Eyleme destek veren örgütler adına basın bildirisini okuyan Mine Atlı, taciz olayını gerçekleştirdiği söylenen kişinin kimliği konusunda devletin yetkili birimlerine bilgi verildiğini belirterek, söz konusu kişiyle ilgili ivedilikle soruşturma açılmasını talep etti.
Akova Kadınlar Birliği, Baraka Kültür Merkezi, Birleşik Kıbrıs Partisi (BKP), Feminist Atölye (FEMA), Kadından Yaşama Destek Derneği (KAYAD), Kıbrıs Türk Amme Memurları Sendikası (KTAMS), Kıbrıs Türk Orta Eğitim Öğretmenler Sendikası (KTOEÖS), Kıbrıs Türk Öğretmenler Sendikası (KTÖS), Kıbrıslı Türk İnsan Hakları Vakfı (KTİHV), POST Araştırma Enstitüsü, Sosyal Riskleri Önleme Vakfı, Toplumsal Cinsiyet ve Azınlıklar Enstitüsü, YKP-fem, Yurtsever Kadınlar Birliği eyleme destek verdi.
Okunan ortak açıklama şöyle:
Geçtiğimiz günlerde bir kamu kurumunda, yüksek bir bürokratın memur bir kadına cinsel tacizde bulunduğu haberi kamuoyunun bilgisine getirilmişti.

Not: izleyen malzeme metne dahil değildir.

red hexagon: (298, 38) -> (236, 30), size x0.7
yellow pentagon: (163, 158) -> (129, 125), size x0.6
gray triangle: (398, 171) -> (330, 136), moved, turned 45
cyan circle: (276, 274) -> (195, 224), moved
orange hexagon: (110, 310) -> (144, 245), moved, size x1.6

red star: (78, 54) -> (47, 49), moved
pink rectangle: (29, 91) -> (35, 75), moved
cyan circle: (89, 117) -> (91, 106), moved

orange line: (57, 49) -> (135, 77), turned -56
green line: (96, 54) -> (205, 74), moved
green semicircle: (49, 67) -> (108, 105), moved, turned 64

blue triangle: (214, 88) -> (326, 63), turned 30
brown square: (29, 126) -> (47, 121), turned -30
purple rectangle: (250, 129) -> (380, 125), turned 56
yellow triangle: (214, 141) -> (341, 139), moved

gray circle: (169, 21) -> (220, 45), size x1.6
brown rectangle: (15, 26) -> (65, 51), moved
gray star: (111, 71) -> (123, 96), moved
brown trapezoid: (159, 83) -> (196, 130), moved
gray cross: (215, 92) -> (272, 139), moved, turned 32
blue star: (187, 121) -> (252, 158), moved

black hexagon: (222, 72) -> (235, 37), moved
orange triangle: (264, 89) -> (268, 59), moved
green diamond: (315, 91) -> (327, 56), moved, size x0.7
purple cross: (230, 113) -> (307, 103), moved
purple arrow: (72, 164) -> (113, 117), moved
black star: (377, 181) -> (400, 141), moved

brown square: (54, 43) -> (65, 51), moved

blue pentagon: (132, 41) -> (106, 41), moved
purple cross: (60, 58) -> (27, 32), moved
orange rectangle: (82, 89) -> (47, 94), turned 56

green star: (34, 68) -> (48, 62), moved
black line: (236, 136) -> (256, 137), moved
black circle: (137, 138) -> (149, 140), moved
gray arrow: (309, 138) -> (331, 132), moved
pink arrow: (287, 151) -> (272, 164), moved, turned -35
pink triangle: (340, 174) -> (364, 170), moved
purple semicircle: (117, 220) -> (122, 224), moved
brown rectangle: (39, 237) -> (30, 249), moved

Basına yansıyan bu taciz olayı maalesef münferit bir olay değil, kadınların sıklıkla işyerlerinde karşılaştıkları bir hak ihlalidir. İş ortamında çalışma arkadaşlarının, özellikle üst kademe personelin, emri altında çalışan kadınlara cinsel içerikli şakalar yapması, pornografik fotoğraf göstermesi, özel buluşma ve cinsel ilişki teklifinde bulunması cinsel taciz tanımı içine girmekte, kadınların kişilik haklarına ve bedensel bütünlüklerine saldırmaktadır. Kadınları cinsel bir meta olarak algılayan bu zihniyetteki yöneticiler, kadınlar yapılan teklifleri reddettiklerinde de bağırma, çalışma arkadaşları önünde hakaret etme, yok sayma, üstlerine ve meslektaşlarına kötüleme şeklinde sistematik ‘bezdirme’ (mobbing) yöntemi ile ikinci bir hak ihlaline maruz bırakmaktadır.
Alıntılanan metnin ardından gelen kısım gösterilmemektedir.